One of the reasons that have led to this new Russian stance is the start of an Arab-GCC diplomatic and political movement towards China aimed at splitting it away from the axis of the Russian-Chinese alliance, on the basis of the language of interests, as well as on explaining GCC fears. This is in addition to the resolve of GCC states not to submit to Russia's desire to preserve the regime in Damascus, and the willingness of these states to engage in a process of wearing down and exhausting the regime and those who support it through the means available to them.

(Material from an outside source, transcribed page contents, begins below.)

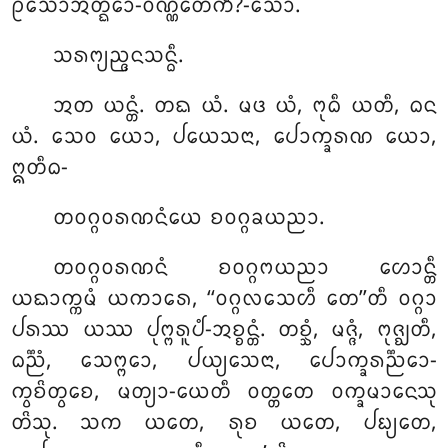
ᩑᩈᩮᩣᩋᨲ᩠ᨳᩮᩣ-ᩅᨱ᩠ᨱᩮᨲᩥᨠᩥᩴ?-ᩈᩮᩣ.
ᩈᩁᨻ᩠ᨿᨬ᩠ᨩᨶᩈᨶ᩠ᨵᩥ.
ᩋᨲ ᨿᨶ᩠ᨲᩴ. ᨲᨳ ᨿᩴ. ᨾᨴ ᨿᩴ, ᨻᩩᨵᩥ ᨿᨲᩥ, ᨵᨶ
ᨿᩴ. ᩈᩮᩅ ᨿᩮᩣ, ᨸᨿᩮᩈᨶᩣ, ᨸᩮᩣᨠ᩠ᨡᩁᨱ ᨿᩮᩣ,
ᩍᨲᩥᨵ-
ᨲᩅᨣ᩠ᨣᩅᩁᨱᨶᩴᨿᩮ ᨧᩅᨣ᩠ᨣᨡᨿᨬᩣ.
ᨲᩅᨣ᩠ᨣᩅᩁᨱᨶᩴ ᨧᩅᨣ᩠ᨣᨻᨿᨬᩣ ᩉᩮᩣᨶ᩠ᨲᩥ
ᨿᨳᩣᨠ᩠ᨠᨾᩴ ᨿᨠᩣᩁᩮ, ‘‘ᩅᨣ᩠ᨣᩃᩈᩮᩉᩥ ᨲᩮ’’ᨲᩥ ᩅᨣ᩠ᨣᩣ
ᨸᩁᩔ ᨿᩔ ᨸᩩᨻ᩠ᨻᩁᩪᨸᩴ-ᩋᨧ᩠ᨧᨶ᩠ᨲᩴ. ᨲᨧ᩠ᨨᩴ, ᨾᨩ᩠ᨩᩴ, ᨻᩩᨩ᩠ᨫᨲᩥ,
ᨵᨬ᩠ᨬᩴ, ᩈᩮᨻ᩠ᨻᩮᩣ, ᨸᨿ᩠ᨿᩮᩈᨶᩣ, ᨸᩮᩣᨠ᩠ᨡᩁᨬ᩠ᨬᩮᩣ-
ᨠ᩠ᩅᨧᩦᨲ᩠ᩅᩮᨧ, ᨾᨲ᩠ᨿᩣ-ᨿᩮᨲᩥ ᩅᨲ᩠ᨲᨲᩮ ᩅᨠ᩠ᨡᨾᩣᨶᩮᩈᩩ
ᨲᩦᩈᩩ. ᩈᨠ ᨿᨲᩮ, ᩁᩩᨧ ᨿᨲᩮ, ᨸᨭ᩠ᨿᨲᩮ,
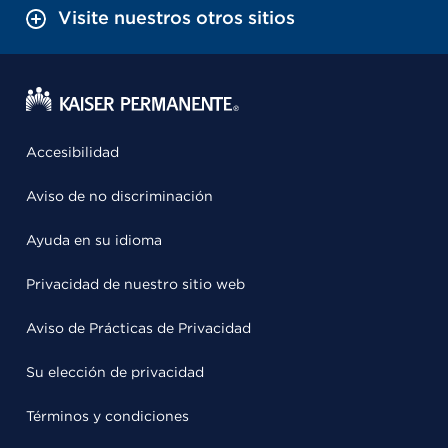
Visite nuestros otros sitios
Accesibilidad
Aviso de no discriminación
Ayuda en su idioma
Privacidad de nuestro sitio web
Aviso de Prácticas de Privacidad
Su elección de privacidad
Términos y condiciones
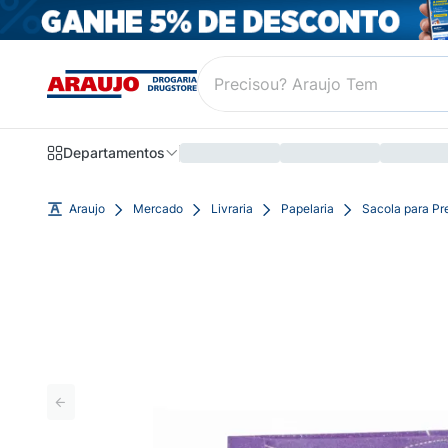
Departamentos
Araujo
Mercado
Livraria
Papelaria
Sacola para Pr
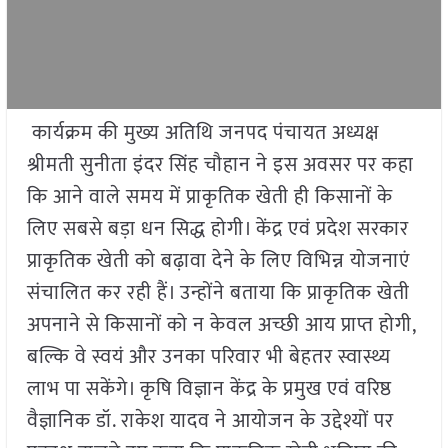
कार्यक्रम की मुख्य अतिथि जनपद पंचायत अध्यक्ष
श्रीमती सुनीता इंदर सिंह चौहान ने इस अवसर पर कहा
कि आने वाले समय में प्राकृतिक खेती ही किसानों के
लिए सबसे बड़ा धन सिद्ध होगी। केंद्र एवं प्रदेश सरकार
प्राकृतिक खेती को बढ़ावा देने के लिए विभिन्न योजनाएं
संचालित कर रही हैं। उन्होंने बताया कि प्राकृतिक खेती
अपनाने से किसानों को न केवल अच्छी आय प्राप्त होगी,
बल्कि वे स्वयं और उनका परिवार भी बेहतर स्वास्थ्य
लाभ पा सकेंगे। कृषि विज्ञान केंद्र के प्रमुख एवं वरिष्ठ
वैज्ञानिक डॉ. राकेश यादव ने आयोजन के उद्देश्यों पर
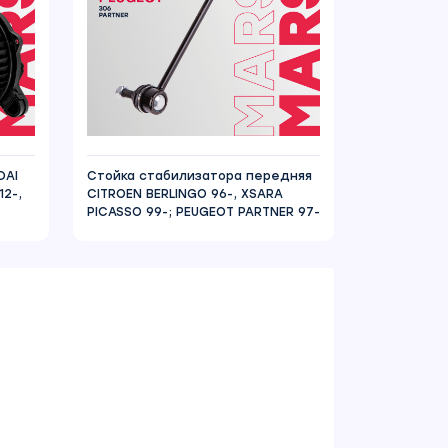
DAI
Стойка стабилизатора передняя
12-,
CITROEN BERLINGO 96-, XSARA
PICASSO 99-; PEUGEOT PARTNER 97-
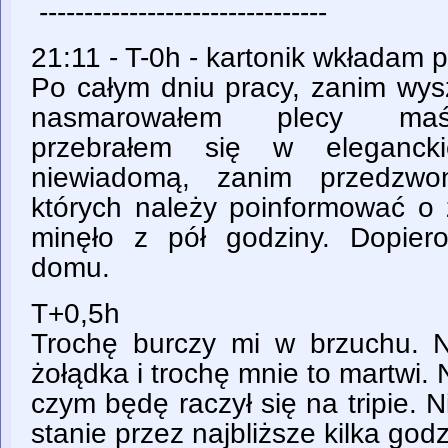
--------------------------------
21:11 - T-0h - kartonik wkładam p
Po całym dniu pracy, zanim wy
nasmarowałem plecy maśc
przebrałem się w elegancki
niewiadomą, zanim przedzwon
których należy poinformować o z
minęło z pół godziny. Dopie
domu.
T+0,5h
Trochę burczy mi w brzuchu. 
żołądka i trochę mnie to martwi. 
czym będę raczył się na tripie. 
stanie przez najbliższe kilka godz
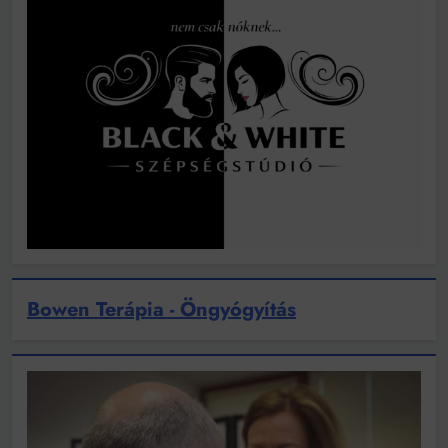
Bowen Terápia - Öngyógyítás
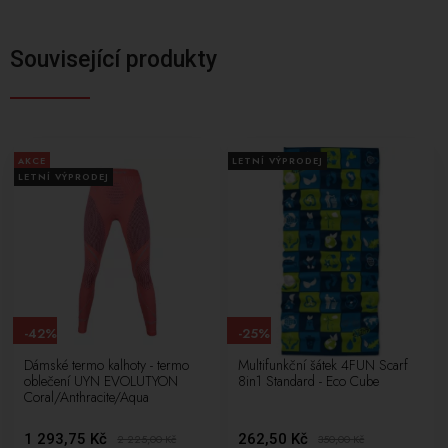
Související produkty
AKCE
LETNÍ VÝPRODEJ
LETNÍ VÝPRODEJ
-42%
-25%
Dámské termo kalhoty - termo
Multifunkční šátek 4FUN Scarf
oblečení UYN EVOLUTYON
8in1 Standard - Eco Cube
Coral/Anthracite/Aqua
1 293,75 Kč
262,50 Kč
2 225,00
Kč
350,00
Kč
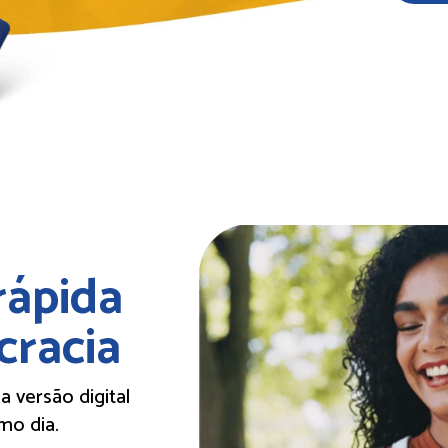
ápida 
cracia
 versão digital 
mo dia.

The six GCC countries may not view the Syrian issue with the same amount of enthusiasm for toppling the regime in Damascus, yet they stand together as one when it comes to a major power like Russia joining an Iranian-Syrian axis. The issue then becomes completely different, and this is what both Russia and China have been clearly informed of, as their joining Iran and Syria in a single axis now means their standing on the battlefield against the GCC states. The countries of the Gulf Cooperation Council have also laid down another part of their strategy based on Iraq in particular, with its Iranian and Syrian dimensions. This is why those countries have concentrated their efforts on repairing their relations with Iraq through the Arab Summit, with Syria and Iran in mind.

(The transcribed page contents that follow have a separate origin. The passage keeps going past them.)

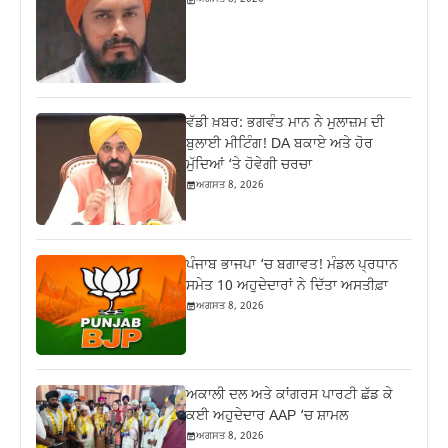
ਵੱਡੀ ਖ਼ਬਰ: ਭਗਵੰਤ ਮਾਨ ਨੇ ਮੁਲਾਜ਼ਮ ਦੀ
ਬੁਲਾਈ ਮੀਟਿੰਗ! DA ਬਕਾਏ ਅਤੇ ਹੋਰ
ਮੁੱਦਿਆਂ ‘ਤੇ ਹੋਵੇਗੀ ਚਰਚਾ
ਅਗਸਤ 8, 2026
ਪੰਜਾਬ ਭਾਜਪਾ ‘ਚ ਬਗਾਵਤ! ਮੰਡਲ ਪ੍ਰਧਾਨ
ਸਮੇਤ 10 ਅਹੁਦੇਦਾਰਾਂ ਨੇ ਦਿੱਤਾ ਅਸਤੀਫ਼ਾ
ਅਗਸਤ 8, 2026
ਅਕਾਲੀ ਦਲ ਅਤੇ ਕਾਂਗਰਸ ਪਾਰਟੀ ਛੱਡ ਕੇ
ਕਈ ਅਹੁਦੇਦਾਰ AAP ‘ਚ ਸ਼ਾਮਲ
ਅਗਸਤ 8, 2026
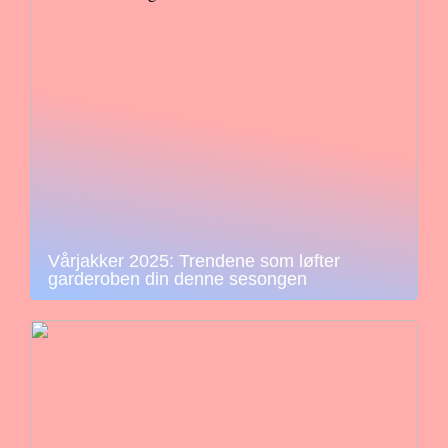
Vårjakker 2025: Trendene som løfter
garderoben din denne sesongen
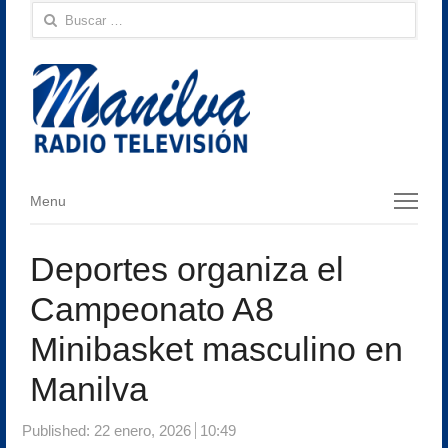
Buscar:
Menu
Menu
Deportes organiza el
Campeonato A8
Minibasket masculino en
Manilva
Published:
22 enero, 2026
10:49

The Baghdad Summit will therefore be the summit of repairing the relationship between the GCC and Iraq, starting with the relationship between Saudi Arabia and Iraq. Indeed, returning Iraq to the Arab community is a strategic goal for both the GCC and the League of Arab States. If this is achieved, it will provide an outlet for Iraqi Prime Minister Nouri Al-Maliki, whose relationship with the Sunnis in Iraq has worsened. He has excluded from government Ayad Allawi, head of the Iraqiya List and former Prime Minister, and then entered into major feuds against Sunni and Kurdish leaderships in Iraq. This is why GCC members consider that Gulf countries showing goodwill towards him and embracing him at the Arab level represents "the testament of a new birth for Iraq" and "an end to Iraq's isolation," according to one well-informed Gulf observer.

Iraq must in return take measures to stop supporting the Syrian government, which is not too difficult a matter since Iraq has since been gradually distancing itself from supporting the Assad regime. GCC members consider that both Iraq's and Maliki's interests currently lie in fostering the "Arab credentials for Iraq" in a manner that would separate it from Iran's geopolitical goals of hegemony over the Arab region. Going into details, one could say that the political goal is to bring Iraq into the GCC and Arab network of understandings, leading to the end of its union with Iran and the cessation of its support for Syria. As for the security goal, it is to establish cooperation and exchange information in the area of counter-terrorism, which would relieve Maliki and allow him to open up to the interior, so that he may become the Prime Minister of Iraq and be part of the voice of Arab moderation. At the economic level, work is underway to facilitate investments, free trade and the construction of infrastructure -- roads and telecommunications.

All of this makes the Baghdad Summit an extraordinary one. In fact, it represents a crossroads at which many directions and orientations -- Arab, Iranian, Russian, Chinese, American and European-- meet. It is the principal gateway to the future of the international community's approach to Syria and Iran.